*** Entries shown ***

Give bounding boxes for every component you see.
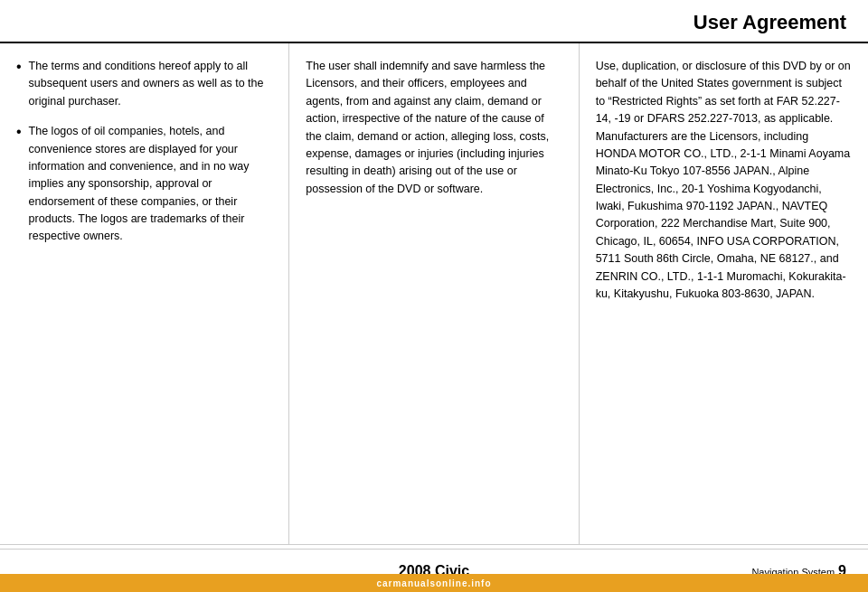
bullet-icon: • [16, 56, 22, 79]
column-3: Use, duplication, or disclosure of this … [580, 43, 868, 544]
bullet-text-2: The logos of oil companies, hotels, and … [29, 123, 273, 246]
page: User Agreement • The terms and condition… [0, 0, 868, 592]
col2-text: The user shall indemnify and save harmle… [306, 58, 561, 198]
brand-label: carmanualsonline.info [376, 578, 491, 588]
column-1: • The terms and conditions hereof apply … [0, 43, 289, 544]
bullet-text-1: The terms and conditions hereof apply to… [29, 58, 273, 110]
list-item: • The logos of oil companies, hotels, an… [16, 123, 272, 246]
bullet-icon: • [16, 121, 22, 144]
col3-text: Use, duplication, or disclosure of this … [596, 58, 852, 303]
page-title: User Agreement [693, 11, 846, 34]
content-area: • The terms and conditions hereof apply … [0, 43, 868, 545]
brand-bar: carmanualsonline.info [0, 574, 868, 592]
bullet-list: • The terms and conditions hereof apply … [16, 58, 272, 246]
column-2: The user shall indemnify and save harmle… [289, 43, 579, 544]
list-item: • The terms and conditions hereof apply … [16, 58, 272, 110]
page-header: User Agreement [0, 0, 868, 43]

*** End of Entries shown ***
*** Entries shown ***

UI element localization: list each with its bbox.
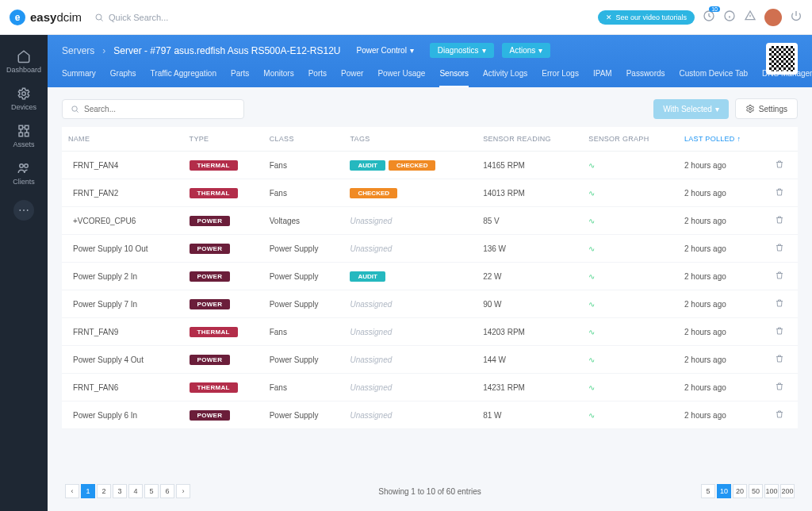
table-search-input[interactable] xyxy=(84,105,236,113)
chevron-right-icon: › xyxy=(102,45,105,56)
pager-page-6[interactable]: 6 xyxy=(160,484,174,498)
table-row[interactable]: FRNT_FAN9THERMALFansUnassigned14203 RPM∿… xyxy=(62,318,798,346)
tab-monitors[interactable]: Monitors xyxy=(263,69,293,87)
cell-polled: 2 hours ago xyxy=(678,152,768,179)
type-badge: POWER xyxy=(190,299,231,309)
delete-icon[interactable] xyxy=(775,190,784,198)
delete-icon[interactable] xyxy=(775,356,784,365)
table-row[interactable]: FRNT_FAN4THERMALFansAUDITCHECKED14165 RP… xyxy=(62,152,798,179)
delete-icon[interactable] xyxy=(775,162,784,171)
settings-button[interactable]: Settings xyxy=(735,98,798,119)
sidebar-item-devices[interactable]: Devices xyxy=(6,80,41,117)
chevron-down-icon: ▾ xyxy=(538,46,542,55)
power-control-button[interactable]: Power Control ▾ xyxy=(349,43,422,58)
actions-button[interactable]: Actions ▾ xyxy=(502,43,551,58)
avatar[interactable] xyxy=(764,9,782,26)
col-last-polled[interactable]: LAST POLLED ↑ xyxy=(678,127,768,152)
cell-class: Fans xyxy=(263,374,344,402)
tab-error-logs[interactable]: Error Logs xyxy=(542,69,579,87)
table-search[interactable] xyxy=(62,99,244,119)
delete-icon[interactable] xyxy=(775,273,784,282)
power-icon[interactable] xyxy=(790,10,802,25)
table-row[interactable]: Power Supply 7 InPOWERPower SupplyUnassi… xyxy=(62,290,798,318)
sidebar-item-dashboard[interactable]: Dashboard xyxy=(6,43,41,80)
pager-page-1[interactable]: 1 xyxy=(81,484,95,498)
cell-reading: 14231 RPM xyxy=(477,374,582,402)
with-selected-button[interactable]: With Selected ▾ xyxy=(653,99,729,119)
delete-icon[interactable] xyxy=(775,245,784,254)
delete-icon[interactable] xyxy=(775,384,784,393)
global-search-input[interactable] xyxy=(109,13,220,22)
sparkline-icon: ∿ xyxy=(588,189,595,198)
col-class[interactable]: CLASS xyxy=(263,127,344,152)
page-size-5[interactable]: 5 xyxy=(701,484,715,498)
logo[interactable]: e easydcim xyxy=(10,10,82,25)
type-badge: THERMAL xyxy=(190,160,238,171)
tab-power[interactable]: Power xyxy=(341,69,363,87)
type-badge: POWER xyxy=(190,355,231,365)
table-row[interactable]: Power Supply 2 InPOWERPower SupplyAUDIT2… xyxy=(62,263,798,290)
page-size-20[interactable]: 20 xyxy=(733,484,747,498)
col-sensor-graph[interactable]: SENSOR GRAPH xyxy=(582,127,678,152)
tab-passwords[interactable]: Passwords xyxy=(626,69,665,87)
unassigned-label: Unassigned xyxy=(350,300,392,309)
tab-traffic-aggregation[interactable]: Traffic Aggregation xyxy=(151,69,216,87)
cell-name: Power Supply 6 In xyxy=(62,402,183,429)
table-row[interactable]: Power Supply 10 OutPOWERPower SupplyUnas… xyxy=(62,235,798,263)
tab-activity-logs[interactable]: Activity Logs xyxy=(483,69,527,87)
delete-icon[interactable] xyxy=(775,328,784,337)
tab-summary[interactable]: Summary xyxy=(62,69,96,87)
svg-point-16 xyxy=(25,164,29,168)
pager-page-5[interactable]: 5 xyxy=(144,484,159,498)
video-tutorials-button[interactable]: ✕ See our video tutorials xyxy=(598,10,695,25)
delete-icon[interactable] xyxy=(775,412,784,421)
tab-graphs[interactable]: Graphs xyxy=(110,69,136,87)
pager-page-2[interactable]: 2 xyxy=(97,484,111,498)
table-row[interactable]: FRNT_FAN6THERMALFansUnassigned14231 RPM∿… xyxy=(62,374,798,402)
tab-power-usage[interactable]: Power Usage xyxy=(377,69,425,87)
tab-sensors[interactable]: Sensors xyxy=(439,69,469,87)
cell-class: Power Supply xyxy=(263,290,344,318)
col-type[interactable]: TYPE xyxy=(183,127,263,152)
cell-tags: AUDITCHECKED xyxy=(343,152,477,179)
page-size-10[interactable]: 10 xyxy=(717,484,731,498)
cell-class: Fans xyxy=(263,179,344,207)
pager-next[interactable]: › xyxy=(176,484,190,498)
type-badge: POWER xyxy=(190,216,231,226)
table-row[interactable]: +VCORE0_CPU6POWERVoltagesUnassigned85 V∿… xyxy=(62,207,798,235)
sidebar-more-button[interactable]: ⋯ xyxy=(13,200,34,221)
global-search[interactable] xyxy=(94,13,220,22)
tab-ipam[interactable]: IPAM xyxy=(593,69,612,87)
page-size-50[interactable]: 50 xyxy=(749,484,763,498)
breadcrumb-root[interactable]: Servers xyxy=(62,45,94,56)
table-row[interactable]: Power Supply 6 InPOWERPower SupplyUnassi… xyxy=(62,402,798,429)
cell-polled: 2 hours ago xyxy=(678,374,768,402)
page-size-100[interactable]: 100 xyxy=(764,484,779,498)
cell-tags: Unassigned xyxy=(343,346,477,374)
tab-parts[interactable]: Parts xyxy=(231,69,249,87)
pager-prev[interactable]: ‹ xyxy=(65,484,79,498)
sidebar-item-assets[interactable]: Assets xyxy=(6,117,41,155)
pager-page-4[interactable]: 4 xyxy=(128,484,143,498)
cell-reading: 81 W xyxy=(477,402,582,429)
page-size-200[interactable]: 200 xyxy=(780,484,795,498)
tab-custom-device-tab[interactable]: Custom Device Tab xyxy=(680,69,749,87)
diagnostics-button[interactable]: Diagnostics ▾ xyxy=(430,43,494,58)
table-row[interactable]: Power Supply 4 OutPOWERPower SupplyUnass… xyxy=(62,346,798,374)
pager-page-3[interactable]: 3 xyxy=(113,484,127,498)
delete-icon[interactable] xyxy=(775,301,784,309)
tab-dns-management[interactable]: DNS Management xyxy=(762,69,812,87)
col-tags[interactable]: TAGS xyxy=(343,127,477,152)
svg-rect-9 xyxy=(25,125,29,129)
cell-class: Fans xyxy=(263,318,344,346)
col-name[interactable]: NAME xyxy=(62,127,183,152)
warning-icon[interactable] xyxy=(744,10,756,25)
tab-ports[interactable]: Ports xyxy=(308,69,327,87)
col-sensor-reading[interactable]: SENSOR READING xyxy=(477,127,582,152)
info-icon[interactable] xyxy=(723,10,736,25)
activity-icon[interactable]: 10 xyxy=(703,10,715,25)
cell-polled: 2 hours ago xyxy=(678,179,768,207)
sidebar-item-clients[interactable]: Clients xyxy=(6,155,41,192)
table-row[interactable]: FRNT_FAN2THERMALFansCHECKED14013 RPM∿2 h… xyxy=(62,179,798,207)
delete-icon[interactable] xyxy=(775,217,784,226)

*** End of Entries shown ***

Read the records above. Show each line that has the string "save".

* Output for this task:
col2-text: The user shall indemnify and save harmle… [306, 58, 561, 198]
column-2: The user shall indemnify and save harmle… [289, 43, 579, 544]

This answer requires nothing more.